*Description of the task*
Include the line containing "Advies nodig?" and all lines before it, repeated exactly from the listing below, without pictures.
○ ○ ○ ○ ○
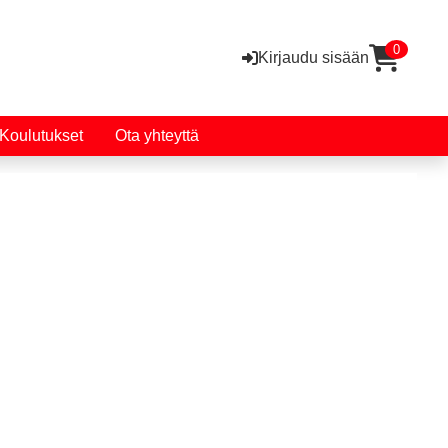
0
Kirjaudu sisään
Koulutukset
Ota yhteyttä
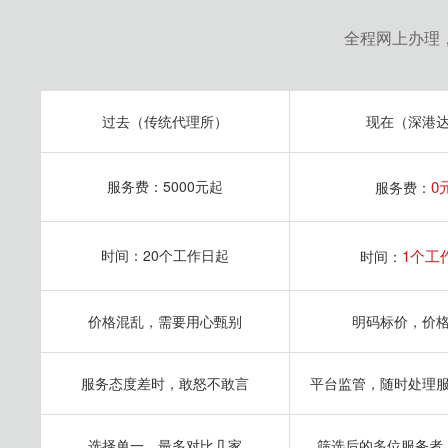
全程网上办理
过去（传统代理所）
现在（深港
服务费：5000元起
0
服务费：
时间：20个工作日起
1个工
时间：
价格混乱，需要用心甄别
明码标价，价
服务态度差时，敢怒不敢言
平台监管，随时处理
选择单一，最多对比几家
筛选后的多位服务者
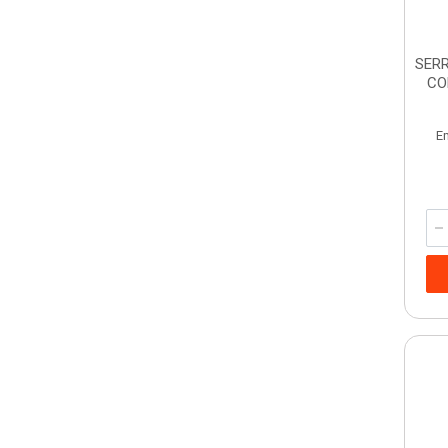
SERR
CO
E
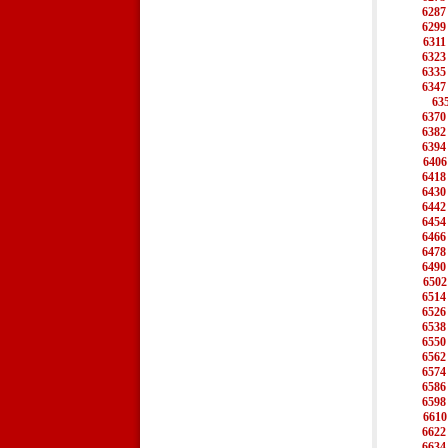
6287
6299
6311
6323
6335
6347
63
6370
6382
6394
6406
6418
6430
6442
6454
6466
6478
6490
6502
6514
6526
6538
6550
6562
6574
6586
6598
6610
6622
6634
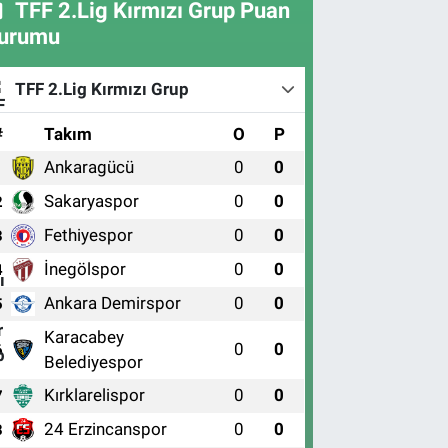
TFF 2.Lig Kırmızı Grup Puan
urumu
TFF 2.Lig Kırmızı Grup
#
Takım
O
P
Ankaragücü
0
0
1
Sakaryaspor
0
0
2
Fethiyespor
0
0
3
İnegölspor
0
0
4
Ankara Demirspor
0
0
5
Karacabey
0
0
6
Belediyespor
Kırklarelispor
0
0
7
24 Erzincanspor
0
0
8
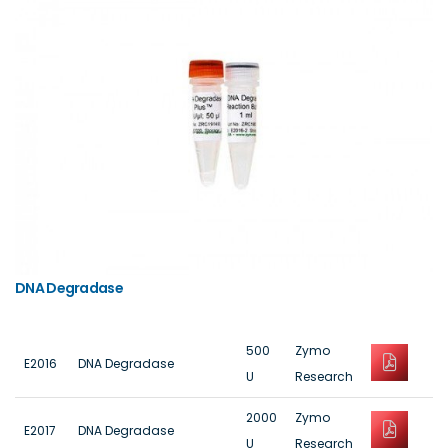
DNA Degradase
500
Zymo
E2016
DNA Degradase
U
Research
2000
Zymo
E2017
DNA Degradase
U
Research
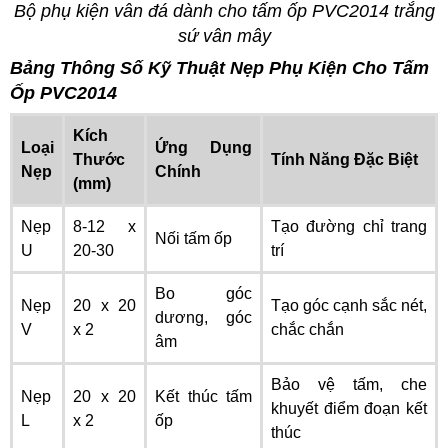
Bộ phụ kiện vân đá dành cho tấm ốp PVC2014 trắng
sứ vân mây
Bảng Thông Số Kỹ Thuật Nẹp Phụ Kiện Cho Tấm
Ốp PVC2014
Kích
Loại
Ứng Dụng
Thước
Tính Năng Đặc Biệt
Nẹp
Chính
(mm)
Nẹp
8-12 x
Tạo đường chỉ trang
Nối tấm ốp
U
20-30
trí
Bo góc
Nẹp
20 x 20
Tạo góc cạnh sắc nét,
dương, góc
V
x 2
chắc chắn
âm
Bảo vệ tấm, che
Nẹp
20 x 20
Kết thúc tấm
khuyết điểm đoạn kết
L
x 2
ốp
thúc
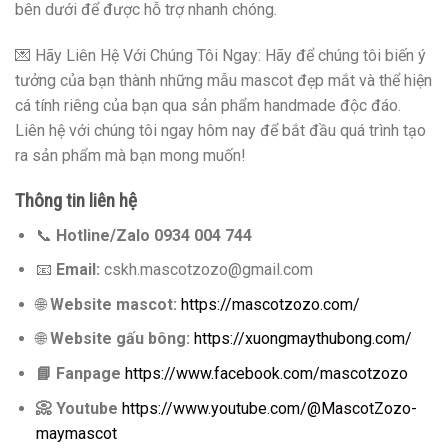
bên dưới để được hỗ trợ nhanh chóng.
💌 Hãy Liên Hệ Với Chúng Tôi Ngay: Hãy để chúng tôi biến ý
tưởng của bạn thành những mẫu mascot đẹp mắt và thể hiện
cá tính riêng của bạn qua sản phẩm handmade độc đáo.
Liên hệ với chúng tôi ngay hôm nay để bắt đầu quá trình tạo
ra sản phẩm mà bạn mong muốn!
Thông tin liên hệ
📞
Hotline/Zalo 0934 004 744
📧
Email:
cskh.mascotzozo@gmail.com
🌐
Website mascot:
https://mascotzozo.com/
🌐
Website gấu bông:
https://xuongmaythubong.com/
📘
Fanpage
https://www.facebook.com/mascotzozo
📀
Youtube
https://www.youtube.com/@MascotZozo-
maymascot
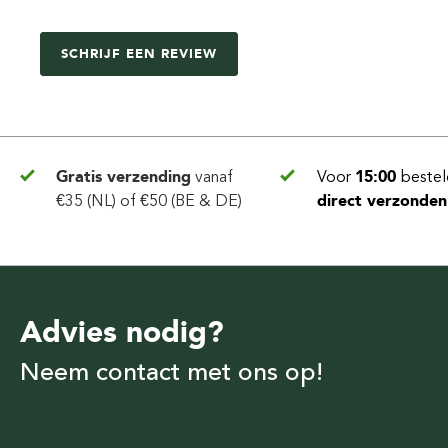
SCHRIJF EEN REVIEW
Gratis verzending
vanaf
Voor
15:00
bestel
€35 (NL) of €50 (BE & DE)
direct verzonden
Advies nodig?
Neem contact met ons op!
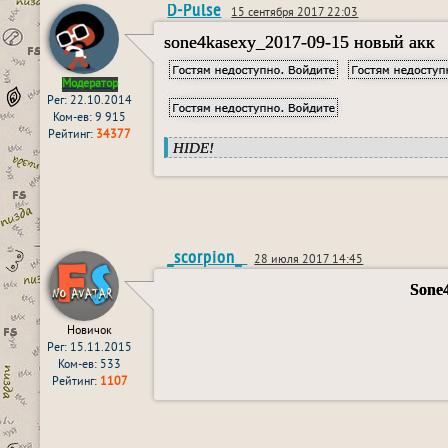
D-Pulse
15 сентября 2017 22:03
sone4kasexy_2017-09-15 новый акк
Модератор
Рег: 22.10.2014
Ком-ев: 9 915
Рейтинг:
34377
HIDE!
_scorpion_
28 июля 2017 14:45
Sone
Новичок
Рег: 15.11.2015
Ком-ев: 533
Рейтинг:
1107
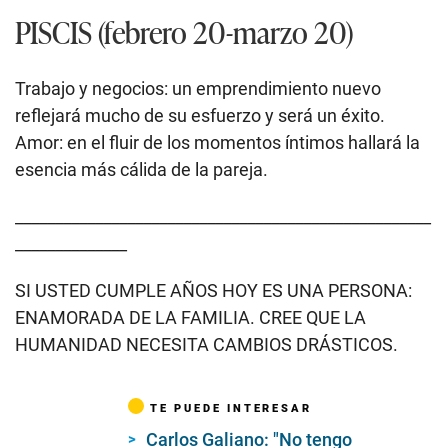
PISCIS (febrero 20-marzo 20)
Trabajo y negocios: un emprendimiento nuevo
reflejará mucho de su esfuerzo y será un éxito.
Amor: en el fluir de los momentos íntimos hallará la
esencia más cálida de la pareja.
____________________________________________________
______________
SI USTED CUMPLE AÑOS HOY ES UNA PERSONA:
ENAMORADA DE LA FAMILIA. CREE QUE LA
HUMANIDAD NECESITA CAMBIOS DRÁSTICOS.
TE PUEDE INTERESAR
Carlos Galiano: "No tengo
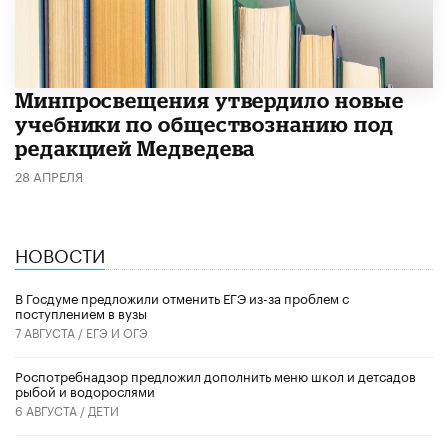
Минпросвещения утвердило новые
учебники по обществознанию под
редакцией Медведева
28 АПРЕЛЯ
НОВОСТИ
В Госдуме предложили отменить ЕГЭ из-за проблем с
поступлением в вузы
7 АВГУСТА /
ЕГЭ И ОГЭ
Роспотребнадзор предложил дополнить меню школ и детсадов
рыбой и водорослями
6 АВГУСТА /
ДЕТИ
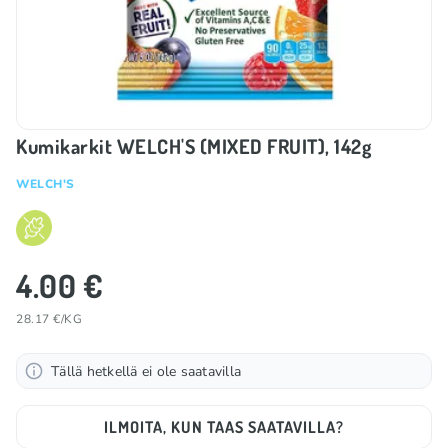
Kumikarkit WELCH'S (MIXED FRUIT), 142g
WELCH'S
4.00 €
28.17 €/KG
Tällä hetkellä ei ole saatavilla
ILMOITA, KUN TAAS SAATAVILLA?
○ ○ ○ ○ ○
*Solution for this exercise*
0
Kirjaudu sisään
Koulutukset
Ota yhteyttä
全程网上办理
过去（传统代理所）
现在（深港
服务费：5000元起
0
服务费：
时间：20个工作日起
1个工
时间：
价格混乱，需要用心甄别
明码标价，价
服务态度差时，敢怒不敢言
平台监管，随时处理
选择单一，最多对比几家
筛选后的多位服务者
SERR
CO
E
6287
6299
6311
6323
6335
6347
63
6370
6382
6394
6406
6418
6430
6442
6454
6466
6478
6490
6502
6514
6526
6538
6550
6562
6574
6586
6598
6610
6622
6634
TFF 2.Lig Kırmızı Grup Puan
urumu
TFF 2.Lig Kırmızı Grup
#
Takım
O
P
Ankaragücü
0
0
1
Sakaryaspor
0
0
2
Fethiyespor
0
0
3
İnegölspor
0
0
4
Ankara Demirspor
0
0
5
Karacabey
0
0
6
Belediyespor
Kırklarelispor
0
0
7
24 Erzincanspor
0
0
8
DNA Degradase
500
Zymo
E2016
DNA Degradase
U
Research
2000
Zymo
E2017
DNA Degradase
U
Research
Bộ phụ kiện vân đá dành cho tấm ốp PVC2014 trắng
sứ vân mây
Bảng Thông Số Kỹ Thuật Nẹp Phụ Kiện Cho Tấm
Ốp PVC2014
Kích
Loại
Ứng Dụng
Thước
Tính Năng Đặc Biệt
Nẹp
Chính
(mm)
Nẹp
8-12 x
Tạo đường chỉ trang
Nối tấm ốp
U
20-30
trí
Bo góc
Nẹp
20 x 20
Tạo góc cạnh sắc nét,
dương, góc
V
x 2
chắc chắn
âm
Bảo vệ tấm, che
Nẹp
20 x 20
Kết thúc tấm
khuyết điểm đoạn kết
L
x 2
ốp
thúc
bên dưới để được hỗ trợ nhanh chóng.
💌 Hãy Liên Hệ Với Chúng Tôi Ngay: Hãy để chúng tôi biến ý
tưởng của bạn thành những mẫu mascot đẹp mắt và thể hiện
cá tính riêng của bạn qua sản phẩm handmade độc đáo.
Liên hệ với chúng tôi ngay hôm nay để bắt đầu quá trình tạo
ra sản phẩm mà bạn mong muốn!
Thông tin liên hệ
📞
Hotline/Zalo 0934 004 744
📧
Email:
cskh.mascotzozo@gmail.com
🌐
Website mascot:
https://mascotzozo.com/
🌐
Website gấu bông:
https://xuongmaythubong.com/
📘
Fanpage
https://www.facebook.com/mascotzozo
📀
Youtube
https://www.youtube.com/@MascotZozo-
maymascot
SCHRIJF EEN REVIEW
Gratis verzending
vanaf
Voor
15:00
bestel
€35 (NL) of €50 (BE & DE)
direct verzonden
Advies nodig?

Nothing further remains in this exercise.